La responsabilité des constructeurs est une tradition ancienne,
qui date du code civil de 1804 et protège le propriétaire d’un ouvrage
sur la durée.
L'assurance décennale que nous connaissons aujourd’hui trouve son origine dans la loi
Spinetta du 4 janvier 1978, qui a instauré l'obligation de la souscription d'une garantie légale.
Une assurance obligatoire
En tant qu’assurance obligatoire, la RC décennale est un prérequis pour toute entreprise du bâtiment
souhaitant exercer son activité en toute légalité.

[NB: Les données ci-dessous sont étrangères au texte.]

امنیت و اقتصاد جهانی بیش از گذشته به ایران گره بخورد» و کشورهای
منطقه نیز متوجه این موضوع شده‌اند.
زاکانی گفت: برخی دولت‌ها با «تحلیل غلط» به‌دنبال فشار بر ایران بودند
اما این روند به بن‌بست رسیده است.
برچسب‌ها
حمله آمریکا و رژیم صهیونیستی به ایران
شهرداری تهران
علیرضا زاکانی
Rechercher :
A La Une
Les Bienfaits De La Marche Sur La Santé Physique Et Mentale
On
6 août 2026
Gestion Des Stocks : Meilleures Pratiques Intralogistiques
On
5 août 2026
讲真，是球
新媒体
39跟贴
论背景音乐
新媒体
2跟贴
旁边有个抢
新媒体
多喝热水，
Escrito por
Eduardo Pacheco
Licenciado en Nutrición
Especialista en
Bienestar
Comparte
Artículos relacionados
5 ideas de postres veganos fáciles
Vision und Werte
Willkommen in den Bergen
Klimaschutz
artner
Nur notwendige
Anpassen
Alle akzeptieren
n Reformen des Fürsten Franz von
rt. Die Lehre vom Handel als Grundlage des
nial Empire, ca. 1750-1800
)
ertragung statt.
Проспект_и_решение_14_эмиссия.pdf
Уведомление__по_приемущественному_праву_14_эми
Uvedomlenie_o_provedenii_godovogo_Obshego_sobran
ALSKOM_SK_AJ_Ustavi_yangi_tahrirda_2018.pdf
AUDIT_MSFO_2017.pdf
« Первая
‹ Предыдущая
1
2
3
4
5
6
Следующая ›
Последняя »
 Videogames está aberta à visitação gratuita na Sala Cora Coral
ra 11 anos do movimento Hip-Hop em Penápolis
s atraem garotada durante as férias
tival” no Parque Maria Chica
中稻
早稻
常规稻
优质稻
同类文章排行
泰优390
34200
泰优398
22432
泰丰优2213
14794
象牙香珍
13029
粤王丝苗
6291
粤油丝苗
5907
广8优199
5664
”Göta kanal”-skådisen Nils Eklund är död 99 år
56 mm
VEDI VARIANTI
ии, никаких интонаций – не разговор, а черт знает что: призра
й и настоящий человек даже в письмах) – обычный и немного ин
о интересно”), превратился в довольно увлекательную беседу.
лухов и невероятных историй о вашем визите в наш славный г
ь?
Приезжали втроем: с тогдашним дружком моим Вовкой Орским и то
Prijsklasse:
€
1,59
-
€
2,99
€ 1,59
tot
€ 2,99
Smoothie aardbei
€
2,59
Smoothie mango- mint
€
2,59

Elle permet notamment d’accéder aux marchés
publics, pour lesquels une attestation est exigée, mais aussi aux chantiers privés, car les particuliers la demandent de plus en plus systématiquement.
L’obligation de s’assurer prend effet dès la création de l’entreprise, avant même
le début de tout travail. Sont soumis au régime de responsabilité décennale : les constructeurs
(architectes, entrepreneurs, techniciens et toute personne liée au maître de l’ouvrage par un contrat
de louage d’ouvrage), mais aussi les vendeurs d’immeuble à construire (vendeurs sur plans, à
terme ou en état futur d’achèvement), ainsi que les promoteurs immobiliers et les constructeurs
de maisons individuelles.
Une vigilance accrue
Les cas de fausses déclarations (activité erronée, diplôme falsifié…) sont fréquents sur ce marché.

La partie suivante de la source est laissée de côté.